What about the concept of a "hostile compiler"? Although the Java compiler ensures that Java source code doesn't violate the safety rules, when an application such as the HotJava Browser imports a code fragment from anywhere, it doesn't actually know if code fragments follow Java language rules for safety: the code may not have been produced by a known-to-be trustworthy Java compiler. In such a case, how is the Java run-time system on your machine to trust the incoming bytecode stream? The answer is simple: the Java run-time system doesn't trust the incoming code, but subjects it to bytecode verification.

The tests range from simple verification that the format of a code fragment is correct, to passing each code fragment through a simple theorem prover to establish that it plays by the rules:

it doesn't forge pointers,
it doesn't violate access restrictions,
it accesses objects as what they are (for example, InputStream objects are always used as InputStreams and never as anything else).

A language that is safe, plus run-time verification of generated code, establishes a base set of guarantees that interfaces cannot be violated.

6.3.1 The Byte Code Verifier

The bytecode verifier traverses the bytecodes, constructs the type state information, and verifies the types of the parameters to all the bytecode instructions.

Byte Code Verifier

The illustration shows the flow of data and control from Java language source code through the Java compiler, to the class loader and bytecode verifier and hence on to the Java virtual machine, which contains the interpreter and runtime system. The important issue is that the Java class loader and the bytecode verifier make no assumptions about the primary source of the bytecode stream--the code may have come from the local system, or it may have travelled halfway around the planet. The bytecode verifier acts as a sort of gatekeeper: it ensures that code passed to the Java interpreter is in a fit state to be executed and can run without fear of breaking the Java interpreter. Imported code is not allowed to execute by any means until after it has passed the verifier's tests. Once the verifier is done, a number of important properties are known:

There are no operand stack overflows or underflows
The types of the parameters of all bytecode instructions are known to always be correct
Object field accesses are known to be legal--private, public, or protected

While all this checking appears excruciatingly detailed, by the time the bytecode verifier has done its work, the Java interpreter can proceed, knowing that the code will run securely. Knowing these properties makes the Java interpreter much faster, because it doesn't have to check anything. There are no operand type checks and no stack overflow checks. The interpreter can thus function at full speed without compromising reliability.

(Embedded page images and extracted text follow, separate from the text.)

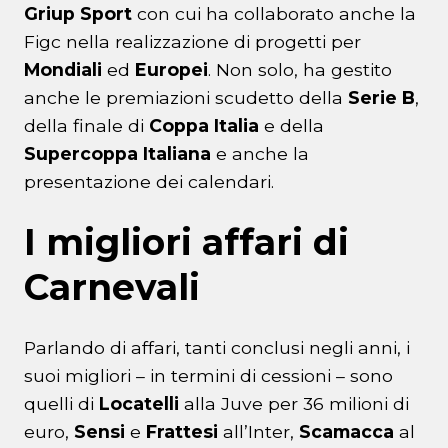
Griup Sport
con cui ha collaborato anche la
Figc nella realizzazione di progetti per
Mondiali
ed
Europei
. Non solo, ha gestito
anche le premiazioni scudetto della
Serie B
,
della finale di
Coppa Italia
e della
Supercoppa Italiana
e anche la
presentazione dei calendari.
I migliori affari di
Carnevali
Parlando di affari, tanti conclusi negli anni, i
suoi migliori – in termini di cessioni – sono
quelli di
Locatelli
alla Juve per 36 milioni di
euro,
Sensi
e
Frattesi
all’Inter,
Scamacca
al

6.4 Security in the Java Networking Package

Java's networking package provides the interfaces to handle the various network protocols (FTP, HTTP, Telnet, and so on). This is your front line of defense at the network interface level. The networking package can be set up with configurable levels of paranoia. You can

Disallow all network accesses
Allow network accesses to only the hosts from which the code was imported
Allow network accesses only outside the firewall if the code came from outside
Allow all network accesses

6.5 Summary

Java is secure to survive in the network-based environment. The architecture-neutral and portable aspects of the Java language make it the ideal development language to meet the challenges of distributing dynamically extensible software across networks.